▸ **PROMPT**
Retrieve every line from the records in which the word "Thriller" occurs.

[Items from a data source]
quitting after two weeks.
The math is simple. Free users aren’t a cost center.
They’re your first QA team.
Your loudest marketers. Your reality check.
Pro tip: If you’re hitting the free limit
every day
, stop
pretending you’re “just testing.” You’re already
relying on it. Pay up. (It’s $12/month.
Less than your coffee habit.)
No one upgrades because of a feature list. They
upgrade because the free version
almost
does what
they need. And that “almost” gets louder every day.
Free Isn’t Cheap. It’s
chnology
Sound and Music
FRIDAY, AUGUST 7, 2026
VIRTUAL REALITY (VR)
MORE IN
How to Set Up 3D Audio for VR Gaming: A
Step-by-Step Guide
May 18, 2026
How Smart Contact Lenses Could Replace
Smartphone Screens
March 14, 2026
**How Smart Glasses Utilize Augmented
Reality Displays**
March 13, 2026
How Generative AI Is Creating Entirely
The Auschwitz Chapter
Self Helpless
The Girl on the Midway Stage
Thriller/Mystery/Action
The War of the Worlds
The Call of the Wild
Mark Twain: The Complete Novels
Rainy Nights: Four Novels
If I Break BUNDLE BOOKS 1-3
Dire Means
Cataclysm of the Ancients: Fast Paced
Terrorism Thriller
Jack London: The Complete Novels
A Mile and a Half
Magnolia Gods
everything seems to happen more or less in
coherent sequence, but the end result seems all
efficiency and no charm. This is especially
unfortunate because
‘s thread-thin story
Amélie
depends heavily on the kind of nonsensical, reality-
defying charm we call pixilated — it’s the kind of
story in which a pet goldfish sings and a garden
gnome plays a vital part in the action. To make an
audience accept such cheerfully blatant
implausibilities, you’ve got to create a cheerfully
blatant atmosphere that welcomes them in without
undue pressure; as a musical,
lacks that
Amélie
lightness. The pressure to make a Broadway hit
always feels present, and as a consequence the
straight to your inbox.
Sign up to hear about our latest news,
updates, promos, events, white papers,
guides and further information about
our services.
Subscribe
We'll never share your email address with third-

▸ **ANSWER**
Thriller/Mystery/Action
Terrorism Thriller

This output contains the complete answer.